Connected Retail: The Promise of IoT
By Oliver Guy, Software AG
For me, retail is the greatest industry on the planet. Why? Because it is changing faster than any other industry. Years and years of very little change have all been replaced by a new world order of change.
My view is that things started to change about 10 years ago, as traditional retail became multi-channel before morphing into omnichannel. Eventually, the term “omnichannel” will disappear — it will simply revert to “retail” because that will be the norm.
One thing that the decade-long upheaval has revealed is that retailers can no longer compete on price and price alone. Customer centricity is the order of the day. And if we think about it, omnichannel is just that — being customer centric in terms of allowing the customer to select, transact and acquire via any channel at any time.
Technology is a key enabler in terms of driving customer centricity and the current buzzword we see in all industry headlines is “IoT” or the “internet of things”. The International Telecommunication Union defines IoT as being an infrastructure that enables services by interconnecting physical and virtual things. A less formal version could well be “connecting lots of gadgets together to do cool things.”

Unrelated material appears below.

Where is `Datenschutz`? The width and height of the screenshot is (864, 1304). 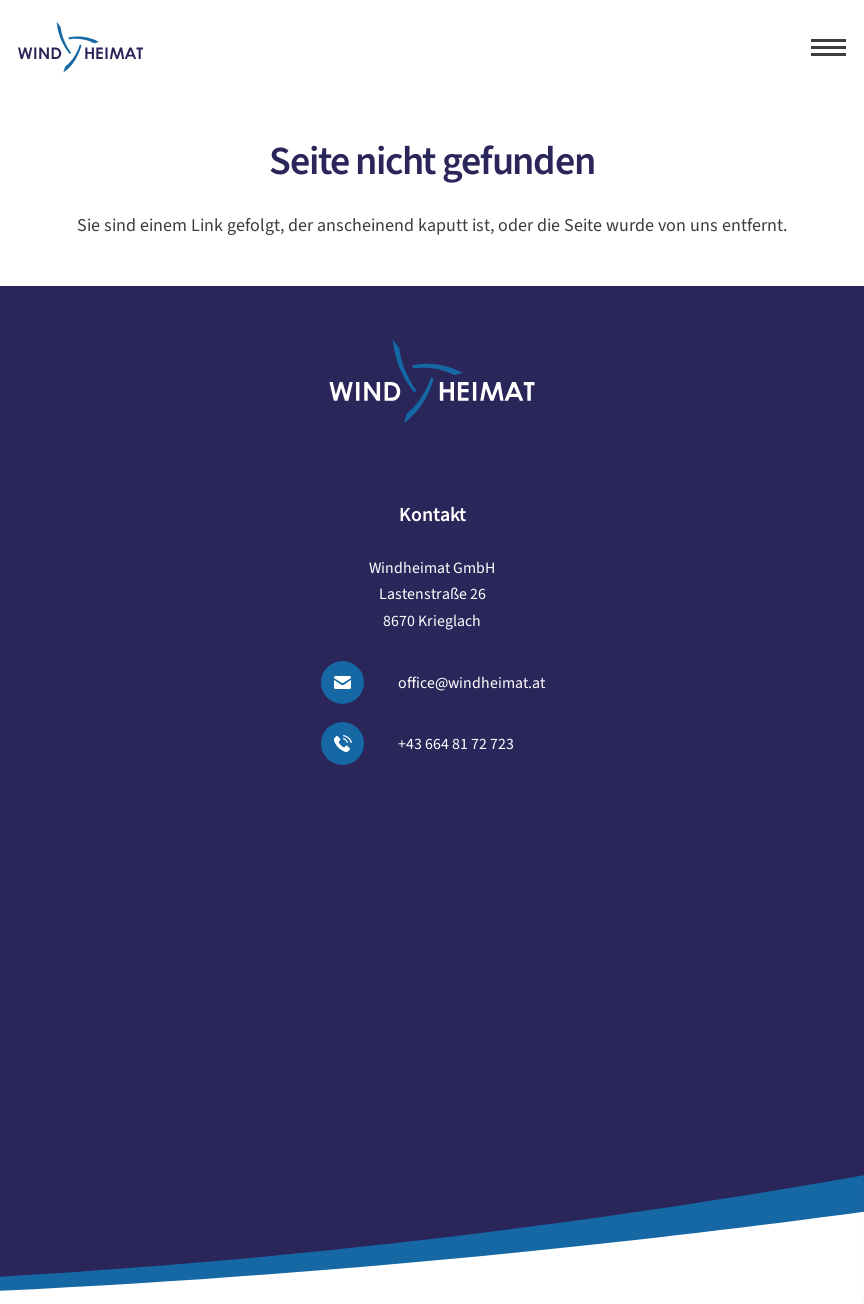 Datenschutz is located at coordinates (432, 1057).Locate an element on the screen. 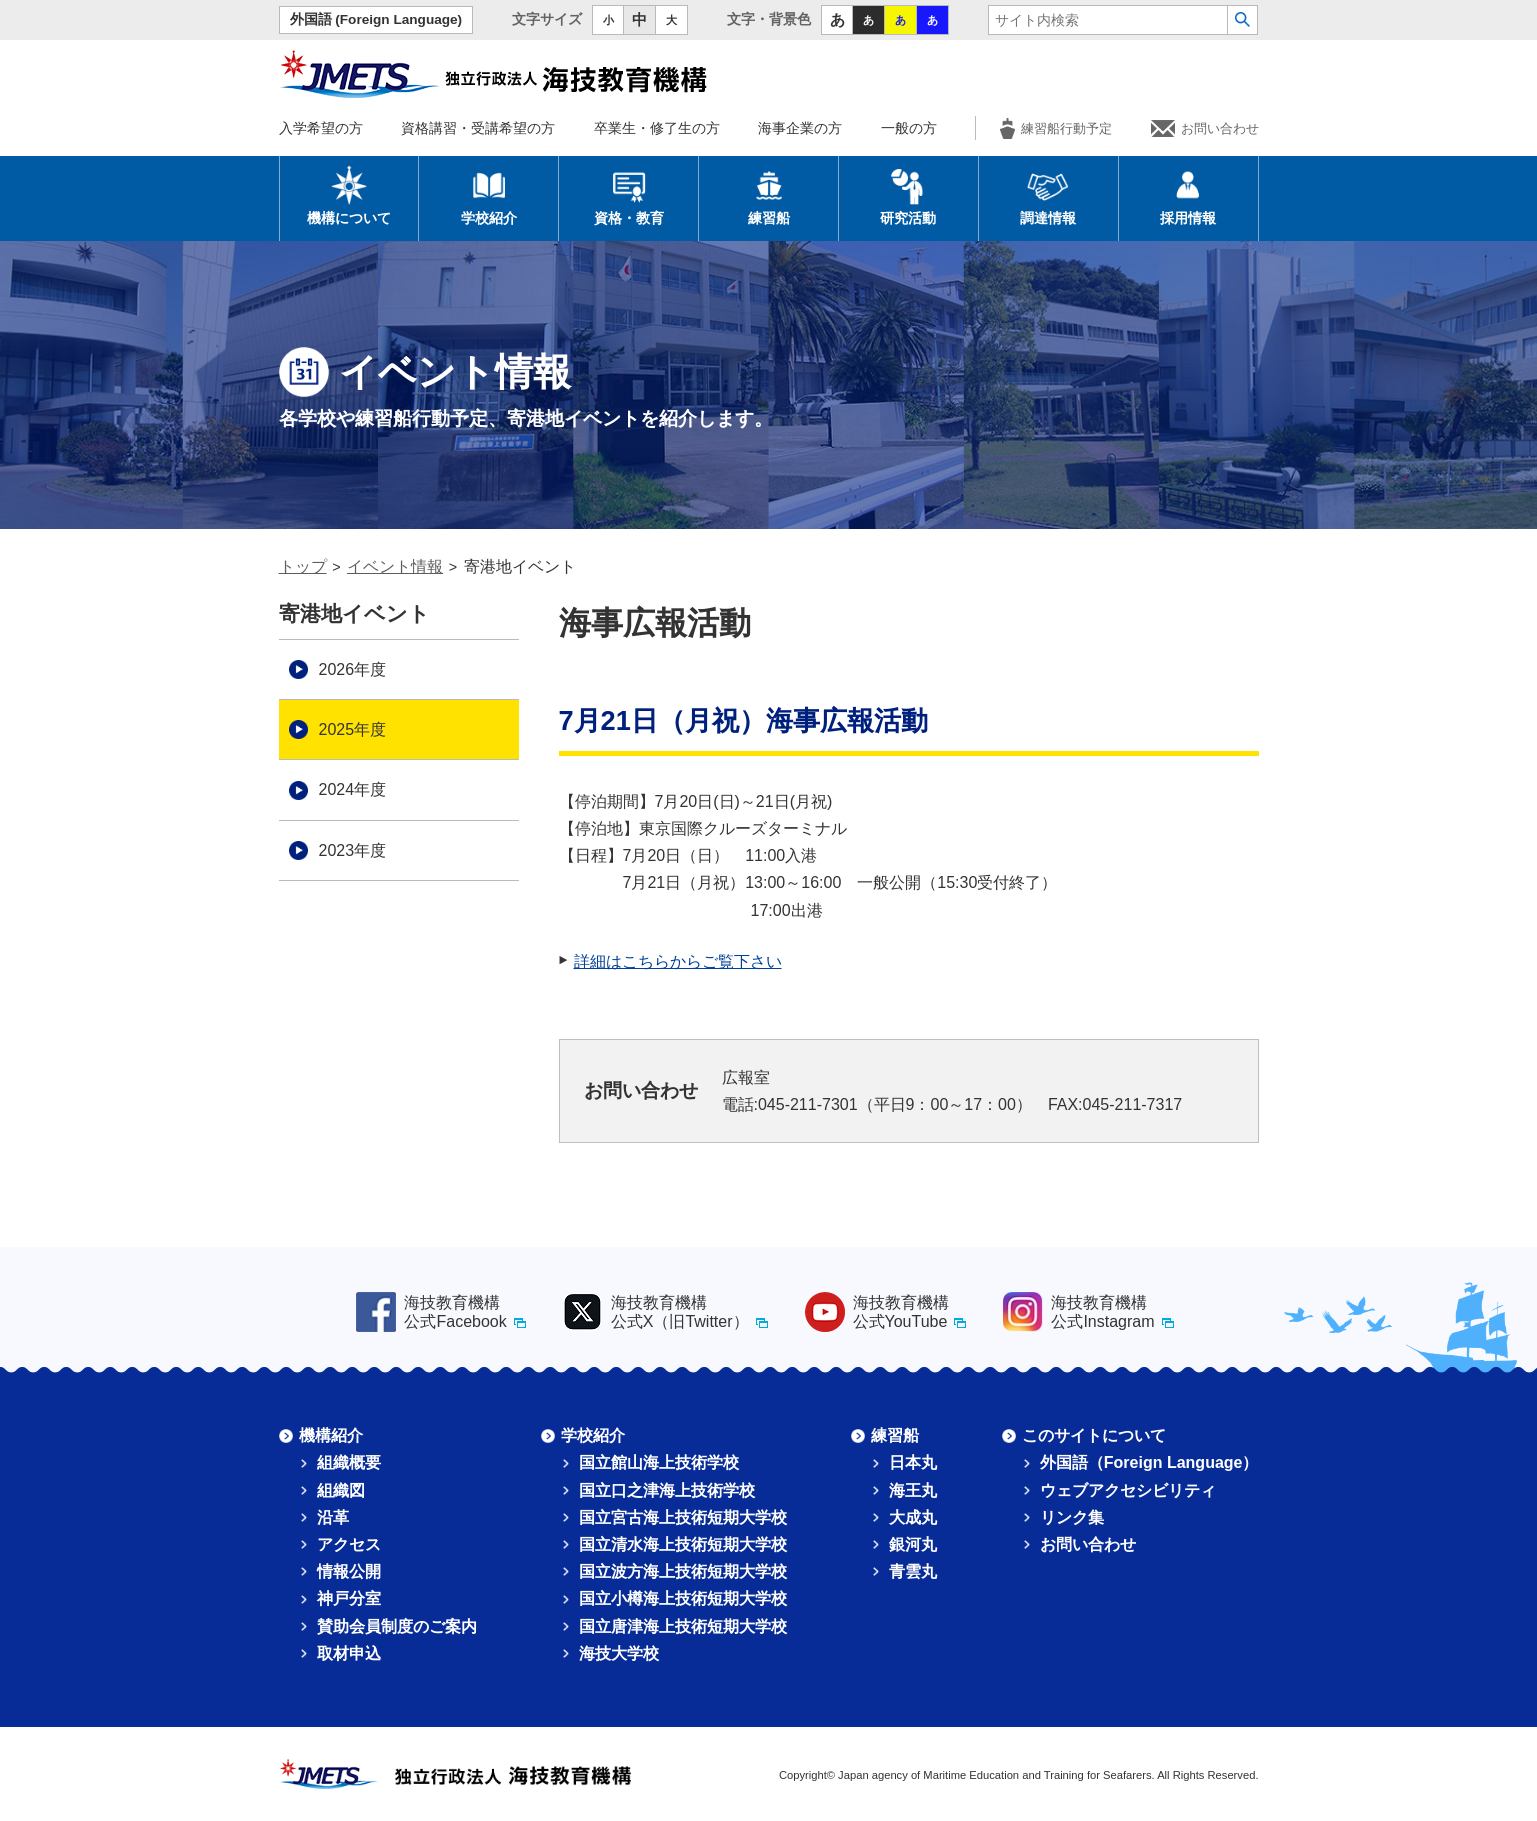 The image size is (1537, 1821). 神戸分室 is located at coordinates (349, 1598).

In retail, IoT offers massive potential. McKinsey believes that by 2025 it could have an annual impact of between $400 million and $1.2 trillion. In the short term, however, most of the retailers I meet are merely experimenting with it.
Deployments Remain Limited
I see some very interesting projects, for example electronic shelf edge labels, location analytics, in-store beacons, RFID based initiatives; the list goes on. However, while some have established trials in one or two stores, that is where they stop. For now.
When I ask why, I am told it boils down to the business case and ROI not being sufficiently large. To be fair, anything around customer centricity can be difficult to determine a business case for — simply because it touches so many areas and is less tangible than something that, for example, reduces inventory. As one retailer put it to me, “It is the multipliers in retail that make these things tough — the number of stores, the number of products.”
These anecdotal explanations are backed by work carried out last year by Retail Systems Research that was sponsored by Software AG. The research showed that almost 50% of respondents identified capital requirements, ROI and determining the business case as the top organizational inhibitors for progress with Internet of Things initiatives.
I feel that retailers do need to focus on IoT, but they can also be thinking much bigger. Retailers can think beyond a specific IoT project and how synergy for their business comes in. Consider combinations of IoT initiatives and existing capabilities, look at the whole picture and build something that is truly greater than the sum of its parts.
The application of IoT in retail will come of age in time. I imagine that 15 years ago, most retailers would have had a tough time building a business case for a transactional website. Now, however, it is essential, and IoT initiatives will soon become the same.